Results from a case control study show that coronary artery disease affecting the atrial branches is an independent predictor for new-onset atrial fibrillation (AF) after acute myocardial infarction (MI), or heart attack.
The study, published in the July edition of HeartRhythm, the official journal of the Heart Rhythm Society, evaluated the characteristics associated with the development of new-onset AF in a cohort of consecutive patients with acute MI. The study also considered the impact of the potential role of factors such as age, presences of left ventricular (LV) dysfunction, and left atrial (LA) enlargement and found that atrial branch disease was an independent risk of developing AF after MI.
The study consisted of 2,460 consecutive patients with acute MI presented to a single university hospital between 2004 and 2009. Of the 2,460 patients who were admitted with MI during the study period, 149 (6 percent) developed AF within the first week. In total, 42 cases were identified as subjects who developed new-onset AF during the first week post-MI. The control group consisted of 42 MI patients without AF who were matched to cases for age, sex and left ventricle (LV) ejection fraction from the same cohort of patients and had undergone both coronary angiography and echocardiography.

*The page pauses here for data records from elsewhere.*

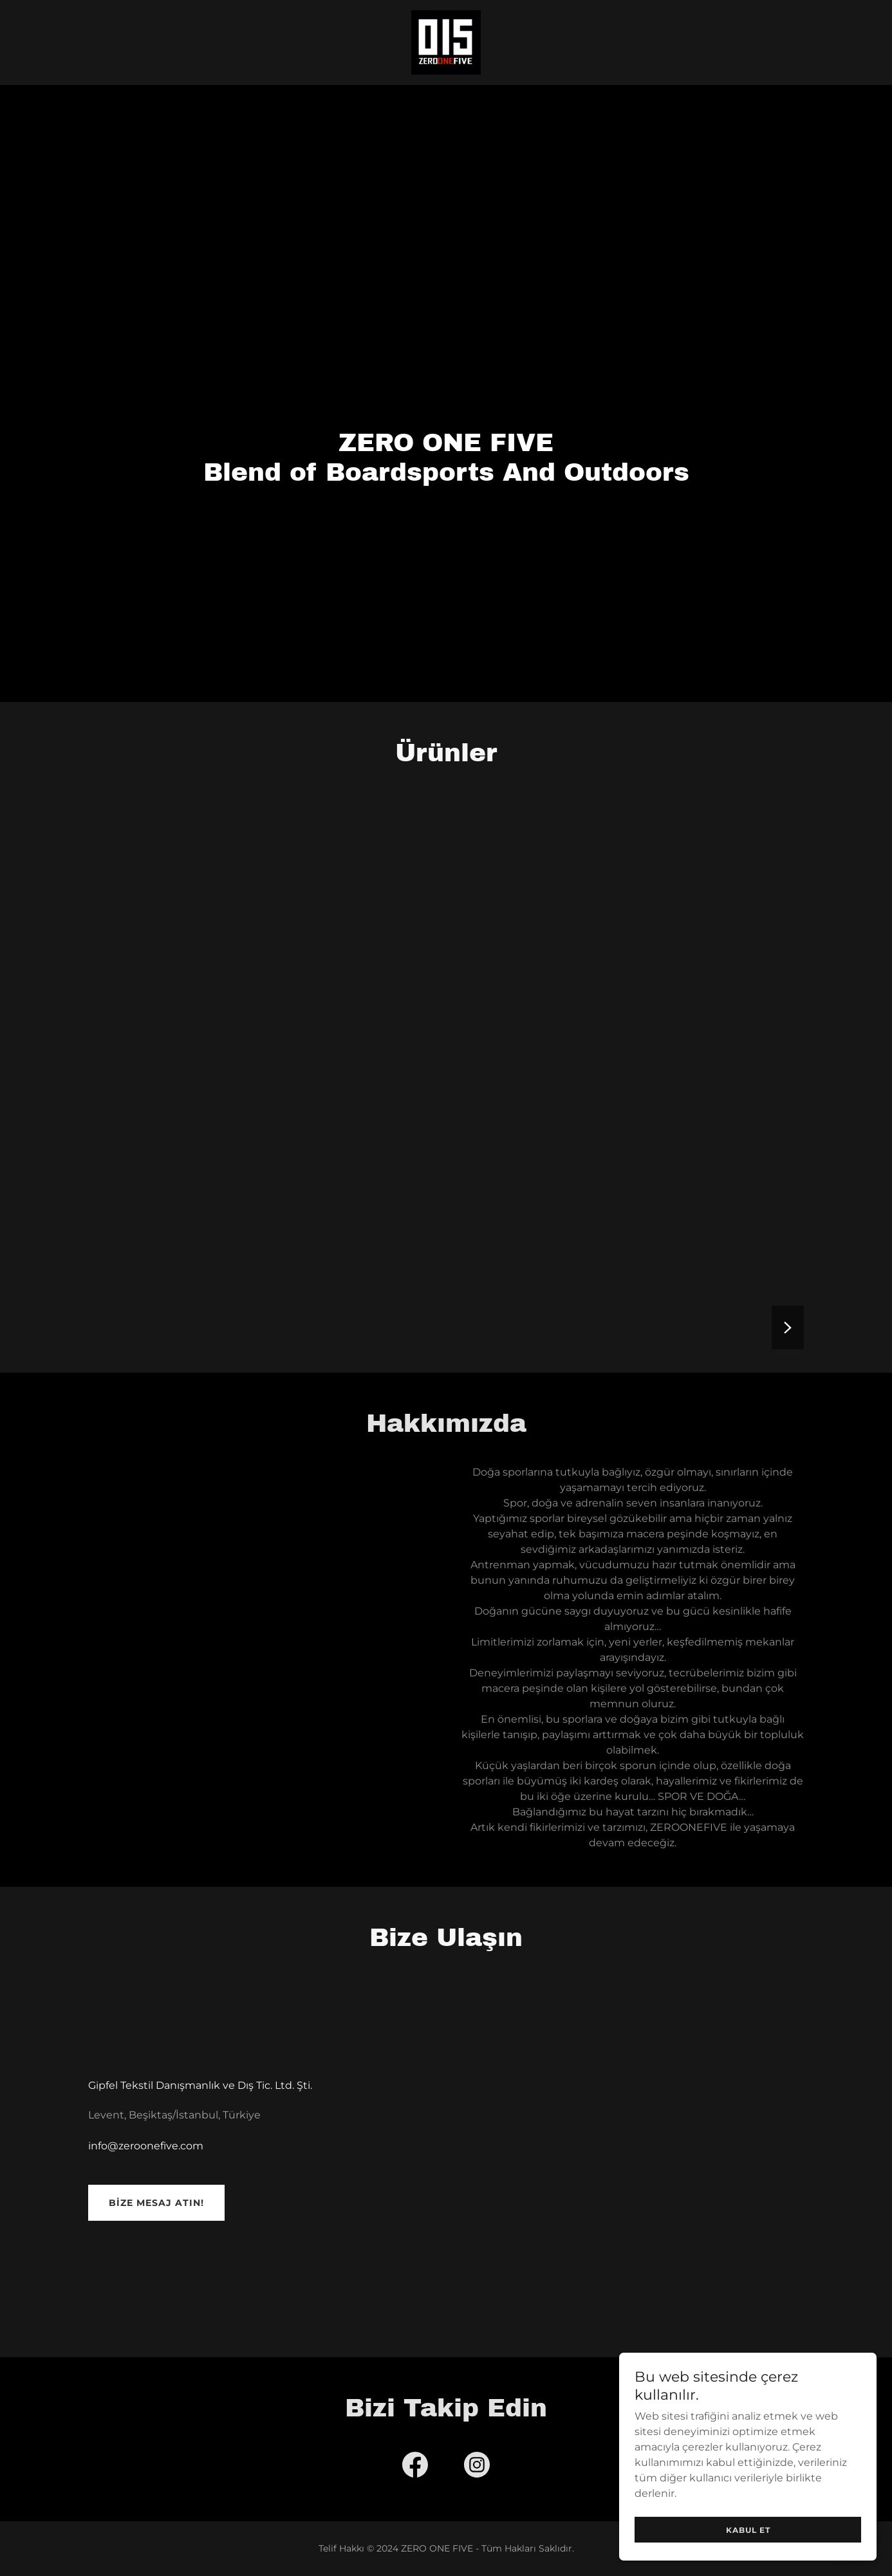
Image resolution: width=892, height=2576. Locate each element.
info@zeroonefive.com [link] (145, 2146)
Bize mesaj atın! (156, 2203)
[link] (446, 41)
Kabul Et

Results showed that patients with new-onset AF had a higher proportion of inferior MI, more than 85 percent. In multivariate analysis, right coronary atrial branch disease (66.7 percent) and left circumflex atrial branch disease (59.5 percent) were predictors of new-onset AF during the first week post-MI, after adjustments. In addition, right coronary artery disease was a characteristic of more than 71 percent of new-onset AF patients. Overall, observation from the case control study reveals coronary artery disease affecting the atrial branches is a predictor for the development of AF early after MI.
“With the angiographic data and echocardiographic findings, our results provide novel insight into the mechanisms underlying the development of AF in patients after they experience a heart attack,” stated senior author Prashanthan Sanders, MBBS, PhD, at the Royal Adelaide Hospital in Australia. “The findings shed new light on how coronary disease affects the atrial branches after the trauma of a heart attack regardless of measurable effects such as a patient’s gender or age.”
Previous studies have shown inconsistent and conflicting data regarding associations in MI and new-onset AF. The study determined coronary artery disease affecting the atrial branches to be a predictor of new-onset AF independent of measurable effects of age, gender, LV ejection fraction and several other factors.